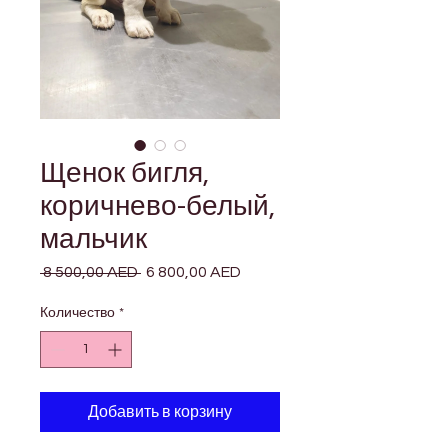

Γ
Щенок бигля,
коричнево-белый,
мальчик
 8 500,00 AED 
Обычная
6 800,00 AED
Спеццена
цена
Количество
*
Добавить в корзину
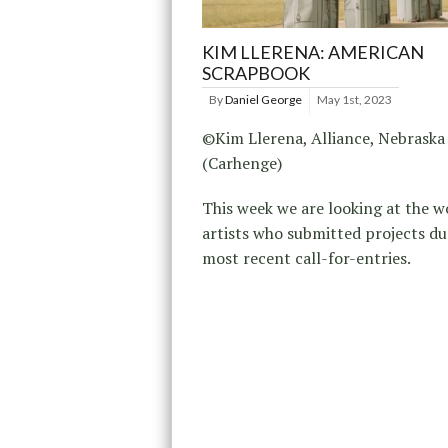
KIM LLERENA: AMERICAN
SCRAPBOOK
By
Daniel George
May 1st, 2023
©Kim Llerena, Alliance, Nebraska
(Carhenge)
This week we are looking at the w
artists who submitted projects du
most recent call-for-entries.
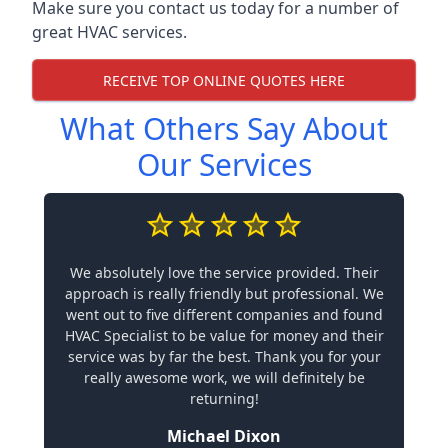
Make sure you contact us today for a number of
great HVAC services.
RECEIVE TOP ONLINE QUOTES HERE
What Others Say About
Our Services
We absolutely love the service provided. Their
approach is really friendly but professional. We
went out to five different companies and found
HVAC Specialist to be value for money and their
service was by far the best. Thank you for your
really awesome work, we will definitely be
returning!
Michael Dixon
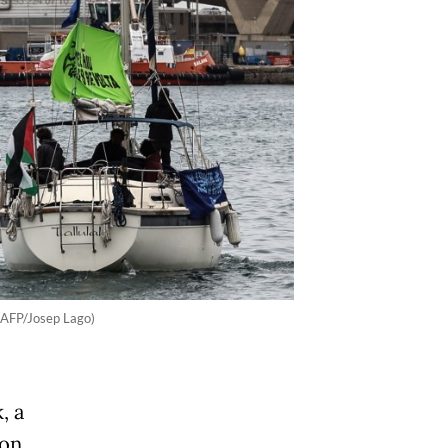
 (AFP/Josep Lago)
, a
 on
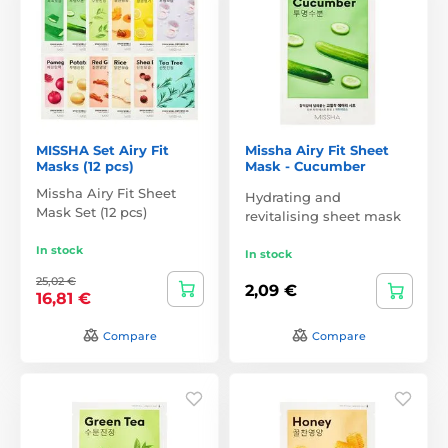
MISSHA Set Airy Fit
Missha Airy Fit Sheet
Masks (12 pcs)
Mask - Cucumber
Missha Airy Fit Sheet
Hydrating and
Mask Set (12 pcs)
revitalising sheet mask
In stock
In stock
25,02 €
2,09 €
16,81 €
Compare
Compare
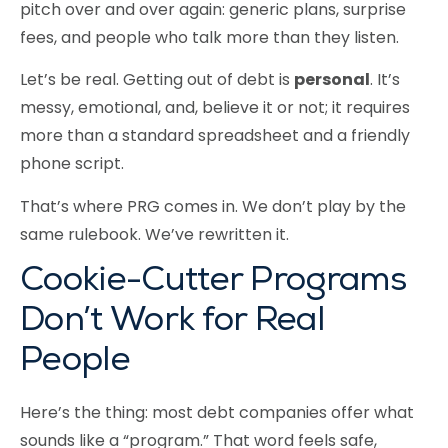
pitch over and over again: generic plans, surprise
fees, and people who talk more than they listen.
Let’s be real. Getting out of debt is
personal
. It’s
messy, emotional, and, believe it or not; it requires
more than a standard spreadsheet and a friendly
phone script.
That’s where PRG comes in. We don’t play by the
same rulebook. We’ve rewritten it.
Cookie-Cutter Programs
Don’t Work for Real
People
Here’s the thing: most debt companies offer what
sounds like a “program.” That word feels safe,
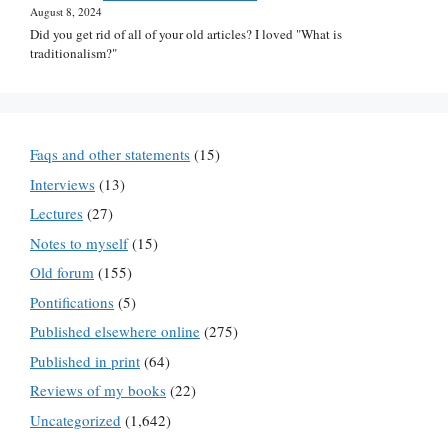
August 8, 2024
Did you get rid of all of your old articles? I loved "What is
traditionalism?"
Faqs and other statements
(15)
Interviews
(13)
Lectures
(27)
Notes to myself
(15)
Old forum
(155)
Pontifications
(5)
Published elsewhere online
(275)
Published in print
(64)
Reviews of my books
(22)
Uncategorized
(1,642)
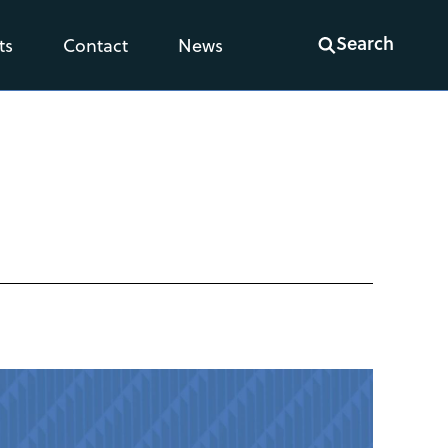
Search
ts
Contact
News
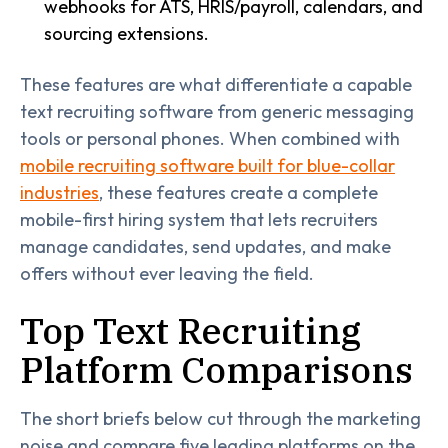
webhooks for ATS, HRIS/payroll, calendars, and
sourcing extensions.
These features are what differentiate a capable
text recruiting software from generic messaging
tools or personal phones. When combined with
mobile recruiting software built for blue-collar
industries
, these features create a complete
mobile-first hiring system that lets recruiters
manage candidates, send updates, and make
offers without ever leaving the field.
Top Text Recruiting
Platform Comparisons
The short briefs below cut through the marketing
noise and compare five leading platforms on the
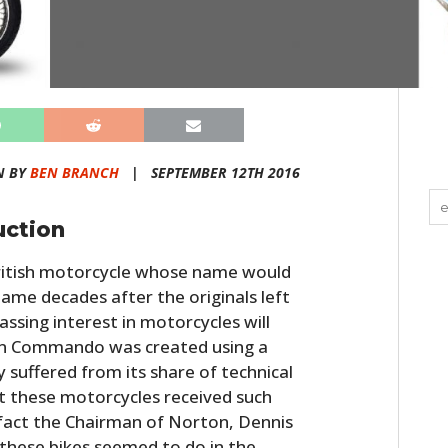
N BY
BEN BRANCH
|
SEPTEMBER 12TH 2016
uction
itish motorcycle whose name would
 name decades after the originals left
ssing interest in motorcycles will
ton Commando was created using a
y suffered from its share of technical
hat these motorcycles received such
 fact the Chairman of Norton, Dennis
 these bikes seemed to do in the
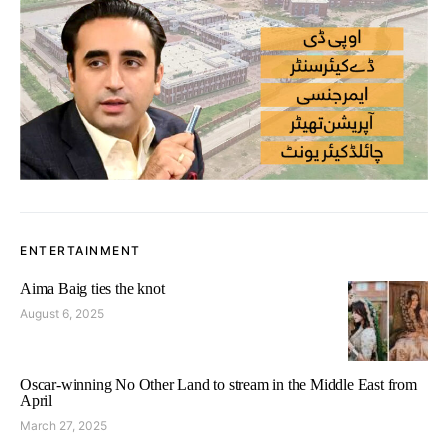
ENTERTAINMENT
Aima Baig ties the knot
August 6, 2025
Oscar-winning No Other Land to stream in the Middle East from
April
March 27, 2025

_ _ _

» **TASK INSTRUCTIONS**
Give the number of lines in the entries above that contain the string "software", and nothing more.

» **EXERCISE RESULT**
2